# Spalten dividieren



## Guest (20. Aug 2005)

Hallo zusammen,
ich habe eine ganz normale Tabelle mit html erstellt (1 Zeile, 3 Spalten). Jetzt möchte ich, dass der eingegebene Wert in Spalte 1 durch den Wert in Spalte 2 geteilt wird und das Ergebnis automatisch in Spalte 3 ausgegeben wird. 
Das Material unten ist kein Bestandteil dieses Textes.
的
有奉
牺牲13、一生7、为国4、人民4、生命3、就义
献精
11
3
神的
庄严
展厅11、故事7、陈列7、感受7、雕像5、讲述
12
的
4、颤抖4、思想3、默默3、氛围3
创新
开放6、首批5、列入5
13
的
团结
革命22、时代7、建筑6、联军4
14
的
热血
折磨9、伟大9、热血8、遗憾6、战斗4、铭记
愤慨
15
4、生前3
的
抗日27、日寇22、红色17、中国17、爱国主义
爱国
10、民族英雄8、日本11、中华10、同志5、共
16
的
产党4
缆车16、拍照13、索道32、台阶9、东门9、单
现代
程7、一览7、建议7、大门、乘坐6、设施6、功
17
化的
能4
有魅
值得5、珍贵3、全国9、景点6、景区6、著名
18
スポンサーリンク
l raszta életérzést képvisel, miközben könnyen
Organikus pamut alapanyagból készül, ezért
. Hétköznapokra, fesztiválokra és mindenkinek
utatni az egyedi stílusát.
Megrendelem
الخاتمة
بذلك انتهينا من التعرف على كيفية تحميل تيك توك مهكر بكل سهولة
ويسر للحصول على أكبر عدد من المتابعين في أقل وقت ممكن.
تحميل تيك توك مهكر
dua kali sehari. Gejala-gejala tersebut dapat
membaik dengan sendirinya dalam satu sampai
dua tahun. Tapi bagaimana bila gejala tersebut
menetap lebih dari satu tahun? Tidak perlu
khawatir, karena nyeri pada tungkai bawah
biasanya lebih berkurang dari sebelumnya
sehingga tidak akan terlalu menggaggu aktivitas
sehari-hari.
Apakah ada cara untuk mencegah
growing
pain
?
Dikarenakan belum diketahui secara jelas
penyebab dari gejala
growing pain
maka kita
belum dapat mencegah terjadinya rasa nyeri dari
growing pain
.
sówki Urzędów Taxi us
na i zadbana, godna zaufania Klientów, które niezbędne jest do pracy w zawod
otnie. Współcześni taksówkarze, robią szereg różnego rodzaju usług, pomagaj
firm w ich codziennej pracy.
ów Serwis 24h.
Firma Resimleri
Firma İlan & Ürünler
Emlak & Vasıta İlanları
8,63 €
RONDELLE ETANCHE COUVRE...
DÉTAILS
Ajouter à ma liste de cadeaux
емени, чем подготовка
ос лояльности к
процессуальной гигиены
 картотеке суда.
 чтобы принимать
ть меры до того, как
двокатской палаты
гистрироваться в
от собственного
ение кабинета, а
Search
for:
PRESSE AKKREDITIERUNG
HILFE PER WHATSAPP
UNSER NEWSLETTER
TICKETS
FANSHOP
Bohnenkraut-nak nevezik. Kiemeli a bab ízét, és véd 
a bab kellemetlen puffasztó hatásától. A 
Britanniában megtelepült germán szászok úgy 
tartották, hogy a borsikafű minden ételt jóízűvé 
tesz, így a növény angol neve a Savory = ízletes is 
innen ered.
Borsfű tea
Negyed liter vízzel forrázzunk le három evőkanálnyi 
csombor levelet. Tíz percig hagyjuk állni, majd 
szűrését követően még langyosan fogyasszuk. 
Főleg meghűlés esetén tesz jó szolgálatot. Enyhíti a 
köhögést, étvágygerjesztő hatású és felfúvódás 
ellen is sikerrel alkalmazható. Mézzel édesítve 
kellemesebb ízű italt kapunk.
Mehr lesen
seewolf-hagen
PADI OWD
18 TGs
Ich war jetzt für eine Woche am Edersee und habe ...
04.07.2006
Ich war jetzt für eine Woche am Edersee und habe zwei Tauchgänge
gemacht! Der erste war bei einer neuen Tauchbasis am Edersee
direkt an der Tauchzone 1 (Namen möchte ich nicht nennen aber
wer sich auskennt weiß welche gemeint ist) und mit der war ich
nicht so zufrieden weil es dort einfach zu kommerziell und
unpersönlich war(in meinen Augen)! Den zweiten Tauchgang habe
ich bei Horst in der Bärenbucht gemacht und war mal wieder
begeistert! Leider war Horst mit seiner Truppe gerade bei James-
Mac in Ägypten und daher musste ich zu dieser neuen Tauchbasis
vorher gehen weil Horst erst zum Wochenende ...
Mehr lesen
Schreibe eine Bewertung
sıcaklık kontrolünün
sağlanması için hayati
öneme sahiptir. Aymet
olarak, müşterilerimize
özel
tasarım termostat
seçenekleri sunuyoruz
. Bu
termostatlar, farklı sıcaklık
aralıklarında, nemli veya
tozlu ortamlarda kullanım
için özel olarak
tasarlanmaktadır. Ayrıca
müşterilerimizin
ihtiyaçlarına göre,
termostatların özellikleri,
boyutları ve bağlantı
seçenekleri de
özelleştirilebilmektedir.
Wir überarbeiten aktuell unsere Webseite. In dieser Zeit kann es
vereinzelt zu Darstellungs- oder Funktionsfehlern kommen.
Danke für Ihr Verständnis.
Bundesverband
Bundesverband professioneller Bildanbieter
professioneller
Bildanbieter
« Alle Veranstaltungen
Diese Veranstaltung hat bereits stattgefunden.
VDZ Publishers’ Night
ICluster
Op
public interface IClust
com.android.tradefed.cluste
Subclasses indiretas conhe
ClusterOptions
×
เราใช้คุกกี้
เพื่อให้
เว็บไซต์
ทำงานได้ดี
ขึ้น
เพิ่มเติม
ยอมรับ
Ich habe gehört, dass geht mit Javascript! Hat vielleicht einer ein Script für mich. Selbst schreiben kann ich nämlicht nicht. Danke für eure Hilfe!


----------



## krey (20. Aug 2005)

Also, du kannst das ganze serverseitig lösen oder auch clientseitig. Da du javascript ansprichst gehe ich davon aus dass du es clientseitig machen möchtest. Ein Script dafür habe ich nicht, da ich es serverseitig lösen würde. Aber du kannst den einzelnen Spalten ID´s geben und sie so mit javascript ansprechen. Guck dir mal auf der selfhtml Seite den Bereich javascript an, er dürfte dich weiterbringen. 

Grüße, Martin


----------



## Guest (20. Aug 2005)

Was meinst du mit Serverseitig? Erläutere das bitte mal und sag mir ggf. wie ichs machen kann, da ich in Java noch überhaupt nicht drin bin. Ich kann nur Scripts in Seiten einbinden, das wars aber auch schon :autsch: 

Danke


----------



## byte (20. Aug 2005)

javascript != java

stell deine frage mal hier: http://www.java-forum.org/de/viewforum.php?f=18


----------